*Exercise:*
In the records below, some lines contain the word "très". Copy each of them.

*The records:*
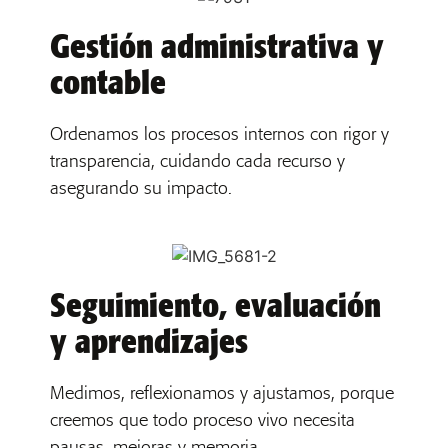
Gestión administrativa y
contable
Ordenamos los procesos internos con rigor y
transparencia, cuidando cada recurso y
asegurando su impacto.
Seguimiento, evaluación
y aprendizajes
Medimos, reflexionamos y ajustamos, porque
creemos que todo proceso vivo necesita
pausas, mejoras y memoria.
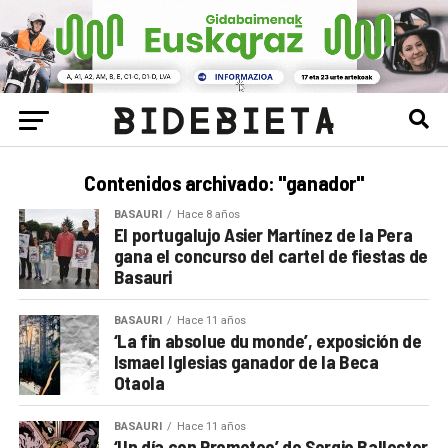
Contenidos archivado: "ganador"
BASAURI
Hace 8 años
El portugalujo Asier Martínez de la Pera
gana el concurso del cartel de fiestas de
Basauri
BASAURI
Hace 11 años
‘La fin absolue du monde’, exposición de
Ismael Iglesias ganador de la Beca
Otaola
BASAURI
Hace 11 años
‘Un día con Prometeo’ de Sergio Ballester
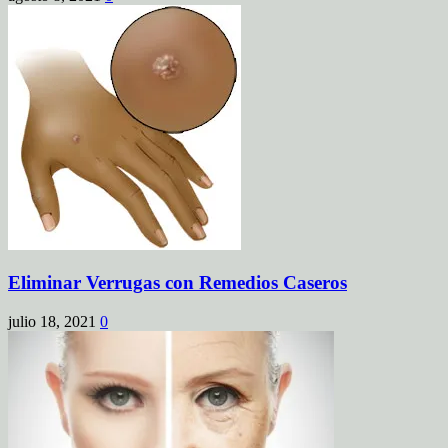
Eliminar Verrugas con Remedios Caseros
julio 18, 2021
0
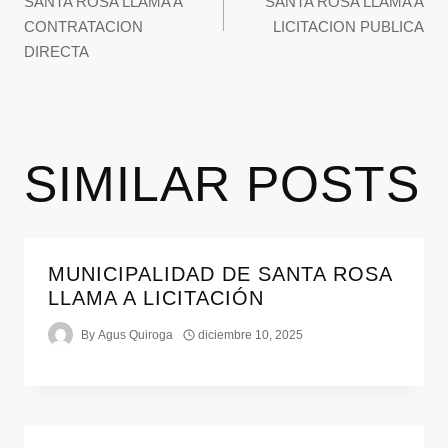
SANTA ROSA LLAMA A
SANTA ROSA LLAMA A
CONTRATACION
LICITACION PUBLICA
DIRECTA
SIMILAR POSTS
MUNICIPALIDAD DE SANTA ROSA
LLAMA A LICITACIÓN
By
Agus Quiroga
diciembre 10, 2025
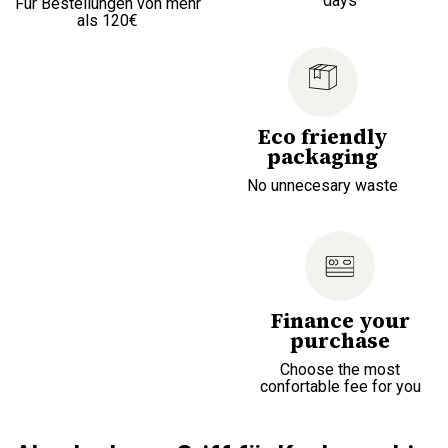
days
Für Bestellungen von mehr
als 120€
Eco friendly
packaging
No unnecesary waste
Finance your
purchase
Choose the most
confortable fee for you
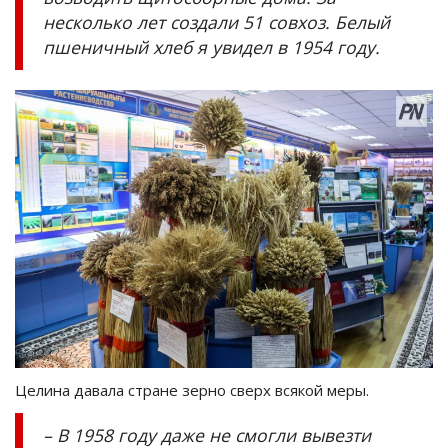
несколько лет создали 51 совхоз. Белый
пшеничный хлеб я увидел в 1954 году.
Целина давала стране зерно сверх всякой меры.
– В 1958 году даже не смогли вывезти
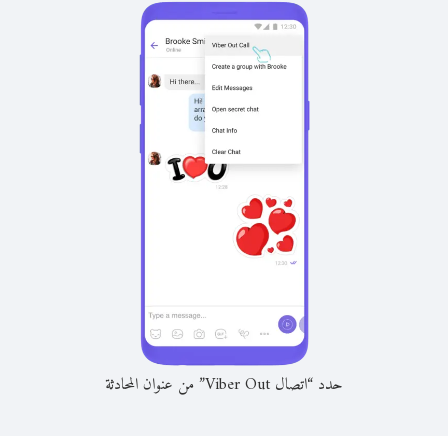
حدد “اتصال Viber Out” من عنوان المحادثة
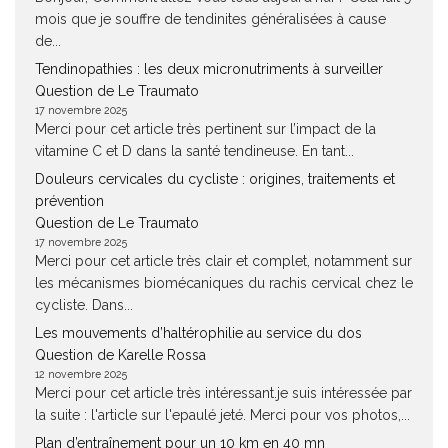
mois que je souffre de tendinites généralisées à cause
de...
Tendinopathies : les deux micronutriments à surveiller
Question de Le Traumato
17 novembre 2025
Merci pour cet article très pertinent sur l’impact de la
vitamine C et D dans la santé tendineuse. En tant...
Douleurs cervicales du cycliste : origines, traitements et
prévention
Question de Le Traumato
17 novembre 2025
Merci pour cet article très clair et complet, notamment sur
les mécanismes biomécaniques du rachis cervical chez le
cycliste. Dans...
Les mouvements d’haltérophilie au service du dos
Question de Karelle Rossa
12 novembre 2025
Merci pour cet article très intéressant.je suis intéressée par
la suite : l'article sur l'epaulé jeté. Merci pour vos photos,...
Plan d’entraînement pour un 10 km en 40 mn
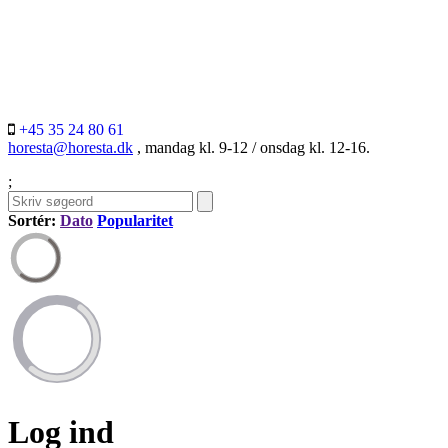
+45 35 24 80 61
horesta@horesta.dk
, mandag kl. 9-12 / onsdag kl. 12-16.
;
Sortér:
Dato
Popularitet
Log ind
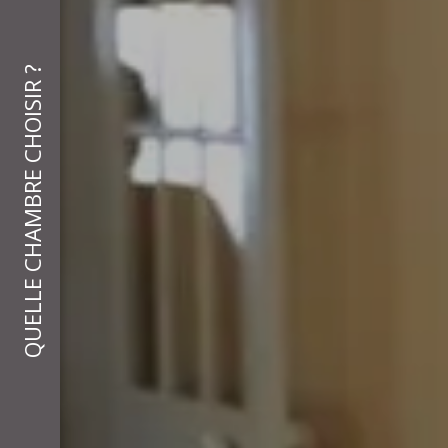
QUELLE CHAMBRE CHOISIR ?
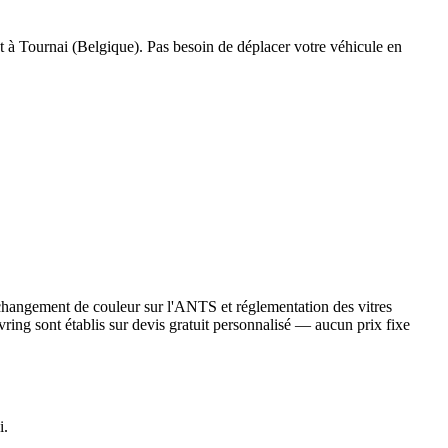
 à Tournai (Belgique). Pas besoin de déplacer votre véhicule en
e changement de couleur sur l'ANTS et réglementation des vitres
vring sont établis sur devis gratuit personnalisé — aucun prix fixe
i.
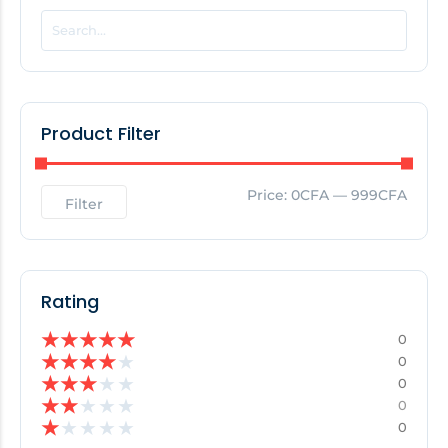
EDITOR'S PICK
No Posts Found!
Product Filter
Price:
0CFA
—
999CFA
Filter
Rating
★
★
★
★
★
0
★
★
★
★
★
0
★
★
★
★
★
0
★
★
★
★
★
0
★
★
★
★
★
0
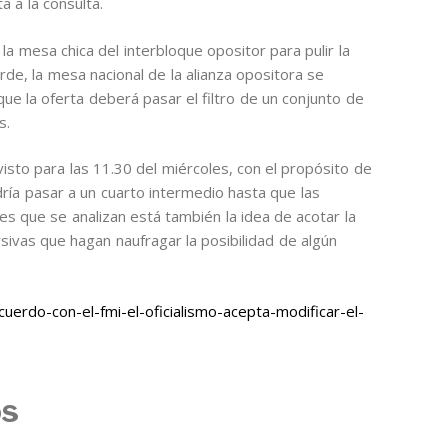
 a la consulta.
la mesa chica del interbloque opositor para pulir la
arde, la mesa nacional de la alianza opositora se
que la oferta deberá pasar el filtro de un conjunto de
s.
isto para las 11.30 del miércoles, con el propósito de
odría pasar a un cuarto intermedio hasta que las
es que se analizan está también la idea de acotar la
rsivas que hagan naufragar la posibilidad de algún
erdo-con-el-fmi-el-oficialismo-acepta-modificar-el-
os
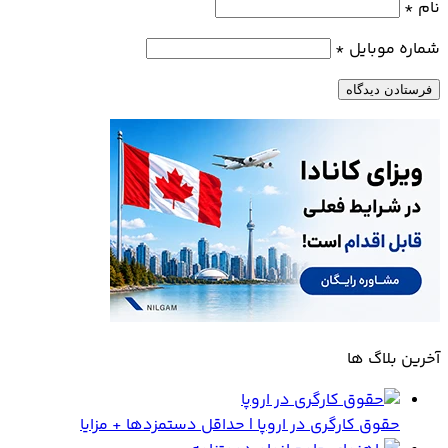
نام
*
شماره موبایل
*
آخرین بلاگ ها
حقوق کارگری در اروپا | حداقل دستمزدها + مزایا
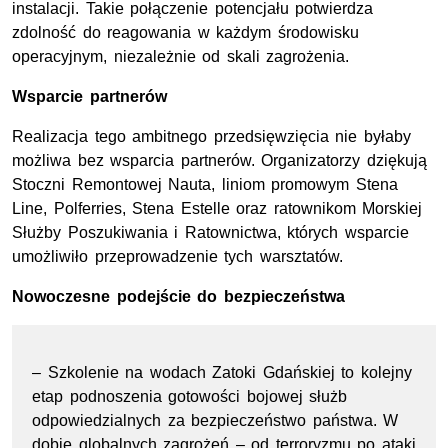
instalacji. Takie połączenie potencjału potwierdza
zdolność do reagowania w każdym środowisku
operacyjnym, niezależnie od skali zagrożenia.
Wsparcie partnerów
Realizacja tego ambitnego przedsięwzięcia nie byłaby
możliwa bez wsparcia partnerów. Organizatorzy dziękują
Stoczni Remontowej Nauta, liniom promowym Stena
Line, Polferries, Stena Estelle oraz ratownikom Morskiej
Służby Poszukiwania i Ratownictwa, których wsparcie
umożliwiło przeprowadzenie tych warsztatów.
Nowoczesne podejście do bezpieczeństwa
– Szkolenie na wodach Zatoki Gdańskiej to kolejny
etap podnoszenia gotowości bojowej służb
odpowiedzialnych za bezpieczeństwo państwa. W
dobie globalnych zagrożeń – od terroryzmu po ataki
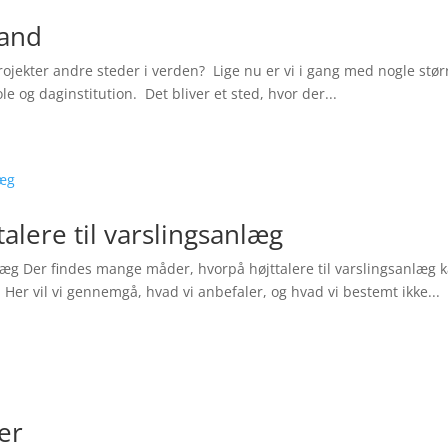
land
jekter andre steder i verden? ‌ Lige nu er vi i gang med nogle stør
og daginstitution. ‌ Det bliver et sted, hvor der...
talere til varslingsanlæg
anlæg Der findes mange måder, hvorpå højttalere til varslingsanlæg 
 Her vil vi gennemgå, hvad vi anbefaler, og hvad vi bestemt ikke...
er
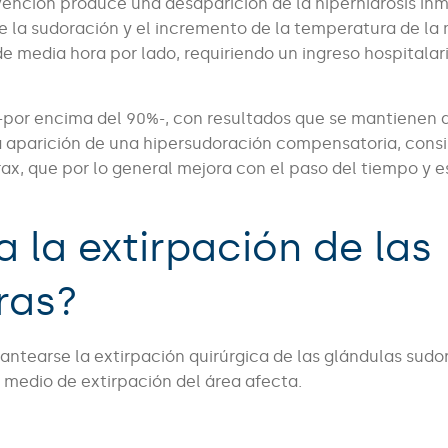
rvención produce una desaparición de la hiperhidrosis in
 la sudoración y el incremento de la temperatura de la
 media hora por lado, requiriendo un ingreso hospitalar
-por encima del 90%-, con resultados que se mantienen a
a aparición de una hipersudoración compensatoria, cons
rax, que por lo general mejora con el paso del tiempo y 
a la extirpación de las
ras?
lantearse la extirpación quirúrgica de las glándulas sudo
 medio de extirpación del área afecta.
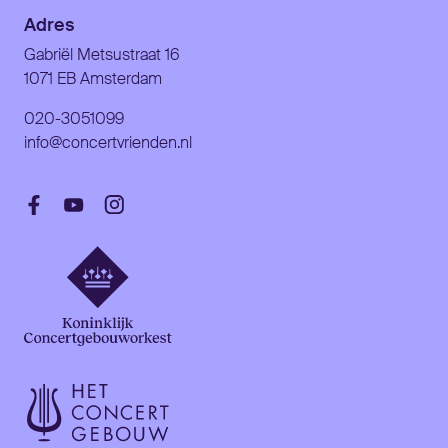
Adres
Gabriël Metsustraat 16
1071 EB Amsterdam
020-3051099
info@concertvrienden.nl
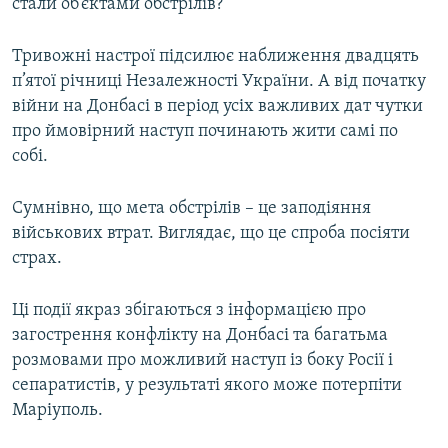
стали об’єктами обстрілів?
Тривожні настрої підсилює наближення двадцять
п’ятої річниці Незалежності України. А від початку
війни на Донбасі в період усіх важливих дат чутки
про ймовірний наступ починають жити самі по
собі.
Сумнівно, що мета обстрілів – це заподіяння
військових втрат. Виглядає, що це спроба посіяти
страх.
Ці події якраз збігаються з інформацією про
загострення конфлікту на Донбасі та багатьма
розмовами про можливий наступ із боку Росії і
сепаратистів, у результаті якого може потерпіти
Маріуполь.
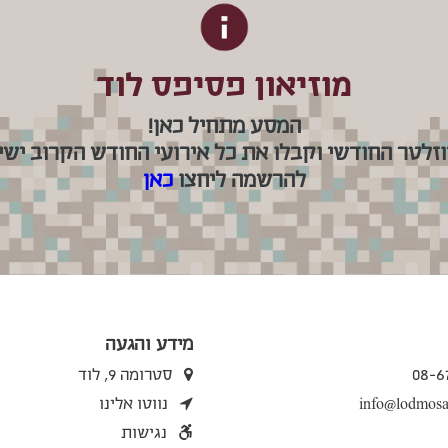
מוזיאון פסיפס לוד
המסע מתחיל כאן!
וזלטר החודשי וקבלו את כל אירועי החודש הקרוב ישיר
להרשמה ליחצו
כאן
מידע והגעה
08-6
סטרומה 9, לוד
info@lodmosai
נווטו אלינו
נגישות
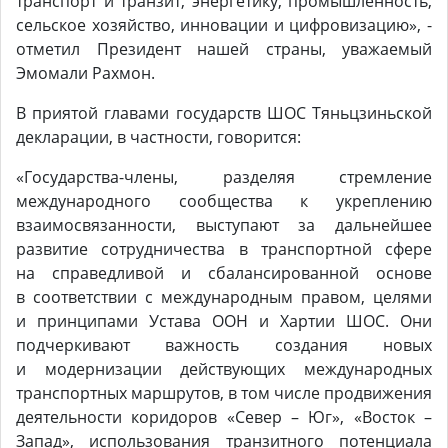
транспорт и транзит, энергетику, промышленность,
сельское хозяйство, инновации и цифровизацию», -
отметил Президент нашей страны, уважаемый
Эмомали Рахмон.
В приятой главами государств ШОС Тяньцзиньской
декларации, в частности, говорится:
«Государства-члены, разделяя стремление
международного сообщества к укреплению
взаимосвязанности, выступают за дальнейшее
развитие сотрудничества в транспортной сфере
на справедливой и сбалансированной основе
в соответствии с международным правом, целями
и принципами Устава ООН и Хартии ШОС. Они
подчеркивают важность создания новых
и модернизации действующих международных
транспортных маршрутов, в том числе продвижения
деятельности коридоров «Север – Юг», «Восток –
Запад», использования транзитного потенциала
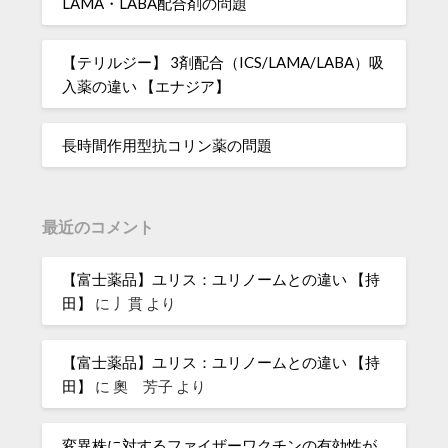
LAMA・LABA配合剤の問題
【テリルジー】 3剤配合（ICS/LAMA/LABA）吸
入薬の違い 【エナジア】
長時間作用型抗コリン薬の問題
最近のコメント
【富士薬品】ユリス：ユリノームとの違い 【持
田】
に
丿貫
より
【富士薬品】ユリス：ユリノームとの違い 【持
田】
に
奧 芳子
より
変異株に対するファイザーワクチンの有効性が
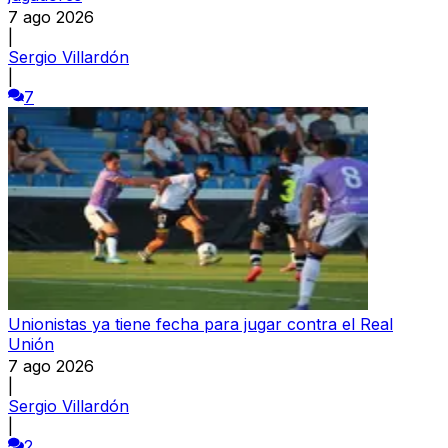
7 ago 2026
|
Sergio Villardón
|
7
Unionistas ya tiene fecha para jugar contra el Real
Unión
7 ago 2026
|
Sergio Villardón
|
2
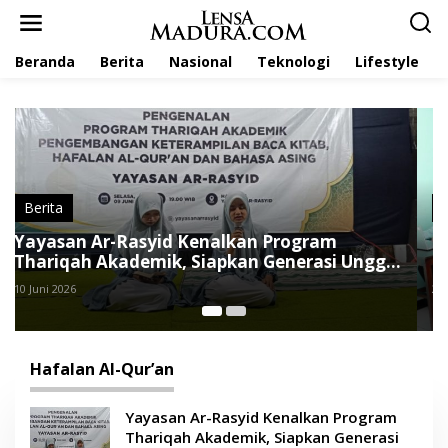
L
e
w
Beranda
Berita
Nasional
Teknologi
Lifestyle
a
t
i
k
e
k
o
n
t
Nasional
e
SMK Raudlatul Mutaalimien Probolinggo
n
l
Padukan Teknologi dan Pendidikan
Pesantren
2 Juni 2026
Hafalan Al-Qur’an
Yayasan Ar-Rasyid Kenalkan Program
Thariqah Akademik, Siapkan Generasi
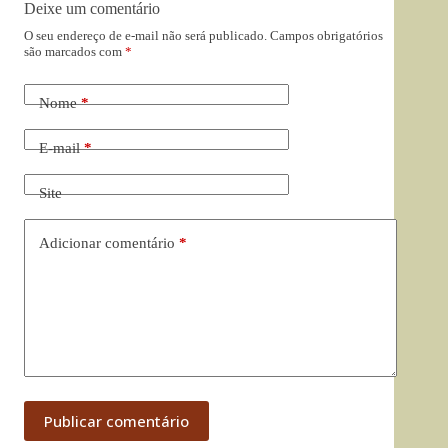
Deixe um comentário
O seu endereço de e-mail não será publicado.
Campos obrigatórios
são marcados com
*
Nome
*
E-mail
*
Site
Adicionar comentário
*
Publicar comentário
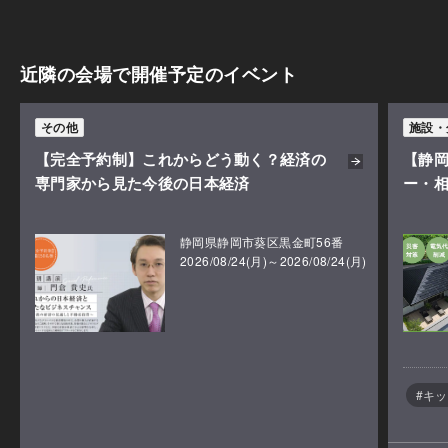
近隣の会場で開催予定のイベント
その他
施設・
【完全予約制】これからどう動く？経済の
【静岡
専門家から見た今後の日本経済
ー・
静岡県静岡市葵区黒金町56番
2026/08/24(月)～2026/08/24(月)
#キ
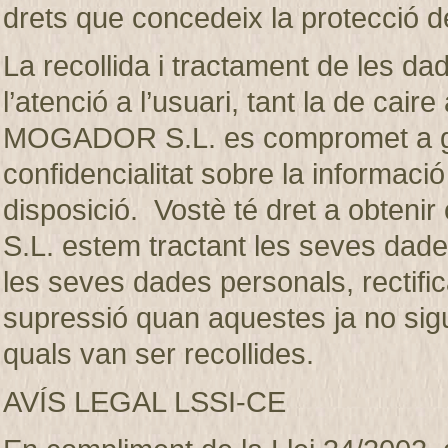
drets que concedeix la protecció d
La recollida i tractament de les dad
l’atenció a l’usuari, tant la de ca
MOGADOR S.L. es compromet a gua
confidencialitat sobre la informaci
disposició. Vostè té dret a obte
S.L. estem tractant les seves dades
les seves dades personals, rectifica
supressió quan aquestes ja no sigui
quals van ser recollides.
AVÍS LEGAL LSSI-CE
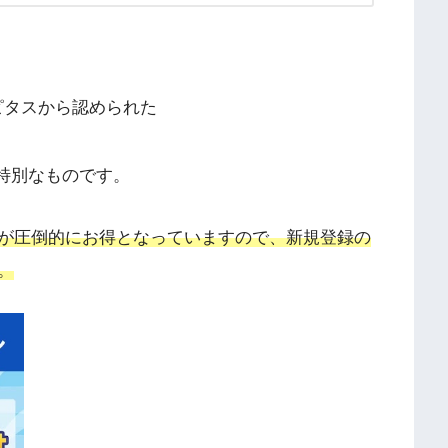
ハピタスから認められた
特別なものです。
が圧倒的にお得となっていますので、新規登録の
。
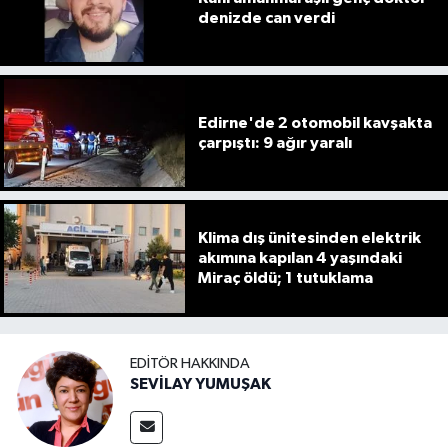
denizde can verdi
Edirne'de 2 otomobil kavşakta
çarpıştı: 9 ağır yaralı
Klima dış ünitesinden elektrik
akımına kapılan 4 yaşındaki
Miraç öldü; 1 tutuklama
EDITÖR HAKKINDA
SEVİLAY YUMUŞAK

*Task response:*
Merci pour cet article très pertinent sur l’impact de la
Merci pour cet article très clair et complet, notamment sur
Merci pour cet article très intéressant.je suis intéressée par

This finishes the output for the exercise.